How to complete this task: In how many lines of the records below does the word "vehicula" appear? Answer with the number alone.

[Dataset items]
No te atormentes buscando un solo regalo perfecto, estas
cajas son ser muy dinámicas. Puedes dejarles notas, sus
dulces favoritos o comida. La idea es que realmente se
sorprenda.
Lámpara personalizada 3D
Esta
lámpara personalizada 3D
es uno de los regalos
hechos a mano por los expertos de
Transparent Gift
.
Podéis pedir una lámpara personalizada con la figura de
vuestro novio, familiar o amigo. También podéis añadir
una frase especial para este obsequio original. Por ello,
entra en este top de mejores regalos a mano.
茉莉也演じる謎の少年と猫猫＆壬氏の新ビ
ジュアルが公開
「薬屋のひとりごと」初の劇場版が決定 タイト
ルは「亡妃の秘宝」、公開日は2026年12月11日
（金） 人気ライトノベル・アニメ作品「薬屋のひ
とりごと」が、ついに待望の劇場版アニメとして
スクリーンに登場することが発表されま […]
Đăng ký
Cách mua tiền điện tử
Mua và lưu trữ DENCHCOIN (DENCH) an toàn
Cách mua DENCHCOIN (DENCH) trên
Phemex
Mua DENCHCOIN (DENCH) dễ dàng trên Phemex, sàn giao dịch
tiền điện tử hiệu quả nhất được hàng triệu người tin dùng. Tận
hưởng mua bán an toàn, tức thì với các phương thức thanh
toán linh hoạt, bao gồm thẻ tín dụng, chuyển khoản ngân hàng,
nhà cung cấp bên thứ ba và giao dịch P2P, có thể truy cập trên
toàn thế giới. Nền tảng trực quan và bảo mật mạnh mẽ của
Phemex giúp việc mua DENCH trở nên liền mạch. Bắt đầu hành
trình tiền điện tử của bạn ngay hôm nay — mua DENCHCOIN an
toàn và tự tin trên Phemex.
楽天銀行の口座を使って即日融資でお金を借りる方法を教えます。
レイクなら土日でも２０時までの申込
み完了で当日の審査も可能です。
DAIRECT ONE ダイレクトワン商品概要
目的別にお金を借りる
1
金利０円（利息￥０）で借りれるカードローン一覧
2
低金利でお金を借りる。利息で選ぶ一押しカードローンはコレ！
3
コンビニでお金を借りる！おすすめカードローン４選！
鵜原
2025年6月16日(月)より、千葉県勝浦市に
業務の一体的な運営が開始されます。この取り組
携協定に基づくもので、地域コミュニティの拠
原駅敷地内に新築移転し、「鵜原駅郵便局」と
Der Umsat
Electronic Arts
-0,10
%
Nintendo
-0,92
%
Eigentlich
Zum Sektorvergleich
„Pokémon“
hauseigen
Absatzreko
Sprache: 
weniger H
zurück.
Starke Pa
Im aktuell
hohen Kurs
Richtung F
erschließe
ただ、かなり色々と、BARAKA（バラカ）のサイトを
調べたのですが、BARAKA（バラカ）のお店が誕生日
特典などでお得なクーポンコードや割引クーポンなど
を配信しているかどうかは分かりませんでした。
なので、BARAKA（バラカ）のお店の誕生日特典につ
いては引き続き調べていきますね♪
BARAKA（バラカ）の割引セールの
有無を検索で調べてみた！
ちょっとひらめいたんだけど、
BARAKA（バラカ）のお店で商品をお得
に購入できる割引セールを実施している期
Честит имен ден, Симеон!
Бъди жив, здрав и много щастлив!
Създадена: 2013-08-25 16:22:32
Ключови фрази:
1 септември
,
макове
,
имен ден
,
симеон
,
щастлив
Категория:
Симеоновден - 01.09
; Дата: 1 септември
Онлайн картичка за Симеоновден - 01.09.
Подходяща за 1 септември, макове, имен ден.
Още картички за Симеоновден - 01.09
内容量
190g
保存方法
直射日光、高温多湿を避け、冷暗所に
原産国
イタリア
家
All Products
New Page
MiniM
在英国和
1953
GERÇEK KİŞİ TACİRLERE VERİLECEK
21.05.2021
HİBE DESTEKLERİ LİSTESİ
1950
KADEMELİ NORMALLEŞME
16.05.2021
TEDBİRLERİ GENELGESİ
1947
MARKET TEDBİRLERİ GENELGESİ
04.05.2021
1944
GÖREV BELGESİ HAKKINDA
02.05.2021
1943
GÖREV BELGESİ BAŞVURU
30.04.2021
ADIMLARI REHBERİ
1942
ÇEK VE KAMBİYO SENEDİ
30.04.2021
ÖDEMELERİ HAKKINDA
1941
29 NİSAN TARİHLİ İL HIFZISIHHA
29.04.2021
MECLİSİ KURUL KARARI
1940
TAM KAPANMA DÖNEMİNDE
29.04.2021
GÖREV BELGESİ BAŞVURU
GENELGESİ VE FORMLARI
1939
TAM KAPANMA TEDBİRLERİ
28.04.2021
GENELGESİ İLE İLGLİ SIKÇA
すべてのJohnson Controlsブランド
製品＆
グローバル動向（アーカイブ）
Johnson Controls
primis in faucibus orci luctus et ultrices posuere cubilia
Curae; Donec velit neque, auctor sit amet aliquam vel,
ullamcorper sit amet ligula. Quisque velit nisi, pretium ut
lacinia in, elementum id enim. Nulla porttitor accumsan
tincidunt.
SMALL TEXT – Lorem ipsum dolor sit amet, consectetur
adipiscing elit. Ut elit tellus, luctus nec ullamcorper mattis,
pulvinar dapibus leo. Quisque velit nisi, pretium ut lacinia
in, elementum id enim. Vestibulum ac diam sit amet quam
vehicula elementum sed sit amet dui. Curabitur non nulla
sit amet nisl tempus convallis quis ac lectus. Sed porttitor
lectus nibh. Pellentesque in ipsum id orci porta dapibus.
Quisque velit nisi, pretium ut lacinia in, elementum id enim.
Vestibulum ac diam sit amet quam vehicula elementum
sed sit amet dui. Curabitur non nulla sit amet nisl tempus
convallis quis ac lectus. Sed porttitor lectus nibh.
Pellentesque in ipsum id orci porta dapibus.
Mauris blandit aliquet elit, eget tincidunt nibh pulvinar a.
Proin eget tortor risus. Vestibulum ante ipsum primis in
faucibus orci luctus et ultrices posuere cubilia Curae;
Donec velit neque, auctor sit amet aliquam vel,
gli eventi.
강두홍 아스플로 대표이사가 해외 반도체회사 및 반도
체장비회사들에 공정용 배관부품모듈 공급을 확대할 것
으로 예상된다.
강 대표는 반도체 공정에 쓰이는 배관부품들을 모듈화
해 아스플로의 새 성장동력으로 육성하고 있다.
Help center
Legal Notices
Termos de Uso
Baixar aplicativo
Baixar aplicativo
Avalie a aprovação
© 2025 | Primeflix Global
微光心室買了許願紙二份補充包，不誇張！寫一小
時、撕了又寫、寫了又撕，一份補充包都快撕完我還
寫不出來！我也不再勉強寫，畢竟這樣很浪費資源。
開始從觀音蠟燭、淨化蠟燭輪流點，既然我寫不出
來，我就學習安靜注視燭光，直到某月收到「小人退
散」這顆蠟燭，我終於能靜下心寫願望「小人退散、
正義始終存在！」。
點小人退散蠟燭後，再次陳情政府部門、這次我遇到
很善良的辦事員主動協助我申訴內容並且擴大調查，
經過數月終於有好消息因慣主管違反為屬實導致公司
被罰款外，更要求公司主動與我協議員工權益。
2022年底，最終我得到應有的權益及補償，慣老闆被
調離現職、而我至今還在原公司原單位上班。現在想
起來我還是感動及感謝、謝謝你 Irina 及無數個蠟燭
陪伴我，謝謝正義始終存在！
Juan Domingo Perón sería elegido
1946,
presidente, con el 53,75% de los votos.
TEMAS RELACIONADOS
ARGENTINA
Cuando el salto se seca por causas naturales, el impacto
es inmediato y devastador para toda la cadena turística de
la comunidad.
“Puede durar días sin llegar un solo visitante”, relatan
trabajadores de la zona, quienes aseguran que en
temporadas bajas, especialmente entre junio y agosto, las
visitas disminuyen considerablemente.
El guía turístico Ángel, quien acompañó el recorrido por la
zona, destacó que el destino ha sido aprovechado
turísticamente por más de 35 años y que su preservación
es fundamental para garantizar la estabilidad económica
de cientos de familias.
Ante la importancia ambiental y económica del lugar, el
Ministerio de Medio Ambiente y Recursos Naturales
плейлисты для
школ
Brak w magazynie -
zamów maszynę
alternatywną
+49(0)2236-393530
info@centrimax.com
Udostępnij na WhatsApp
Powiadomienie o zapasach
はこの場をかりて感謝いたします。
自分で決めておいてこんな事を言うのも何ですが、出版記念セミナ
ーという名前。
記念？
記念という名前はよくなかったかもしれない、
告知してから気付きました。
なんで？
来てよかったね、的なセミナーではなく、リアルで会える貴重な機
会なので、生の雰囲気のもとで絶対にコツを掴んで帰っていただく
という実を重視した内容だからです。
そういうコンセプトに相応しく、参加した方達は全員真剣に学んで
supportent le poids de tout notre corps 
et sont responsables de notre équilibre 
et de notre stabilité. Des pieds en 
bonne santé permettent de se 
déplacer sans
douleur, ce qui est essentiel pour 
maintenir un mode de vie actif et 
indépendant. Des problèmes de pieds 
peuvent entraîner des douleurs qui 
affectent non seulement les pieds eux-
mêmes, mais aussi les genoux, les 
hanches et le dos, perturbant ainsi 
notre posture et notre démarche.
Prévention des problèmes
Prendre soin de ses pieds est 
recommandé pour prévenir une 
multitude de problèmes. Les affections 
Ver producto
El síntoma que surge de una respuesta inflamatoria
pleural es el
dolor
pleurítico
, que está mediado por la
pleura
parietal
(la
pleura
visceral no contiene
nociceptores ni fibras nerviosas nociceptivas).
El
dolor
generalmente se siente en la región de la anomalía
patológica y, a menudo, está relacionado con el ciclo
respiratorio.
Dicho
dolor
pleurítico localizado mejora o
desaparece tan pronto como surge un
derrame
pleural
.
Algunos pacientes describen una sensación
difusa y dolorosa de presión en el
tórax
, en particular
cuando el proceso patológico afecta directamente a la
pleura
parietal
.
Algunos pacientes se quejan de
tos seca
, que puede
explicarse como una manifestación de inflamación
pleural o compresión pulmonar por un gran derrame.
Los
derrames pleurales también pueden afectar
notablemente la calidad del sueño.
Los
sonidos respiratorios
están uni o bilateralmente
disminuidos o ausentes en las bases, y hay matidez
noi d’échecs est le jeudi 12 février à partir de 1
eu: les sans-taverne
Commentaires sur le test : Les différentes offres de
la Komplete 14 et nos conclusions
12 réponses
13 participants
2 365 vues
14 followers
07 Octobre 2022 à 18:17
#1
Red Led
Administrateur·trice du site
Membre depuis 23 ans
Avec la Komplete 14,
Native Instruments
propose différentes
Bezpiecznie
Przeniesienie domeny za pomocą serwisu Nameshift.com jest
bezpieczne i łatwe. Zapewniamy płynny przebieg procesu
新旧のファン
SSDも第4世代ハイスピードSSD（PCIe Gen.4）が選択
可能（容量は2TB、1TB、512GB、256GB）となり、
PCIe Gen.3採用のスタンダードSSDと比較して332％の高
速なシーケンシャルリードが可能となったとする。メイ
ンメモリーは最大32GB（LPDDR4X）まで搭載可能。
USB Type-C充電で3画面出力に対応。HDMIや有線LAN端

Reply to the task: 2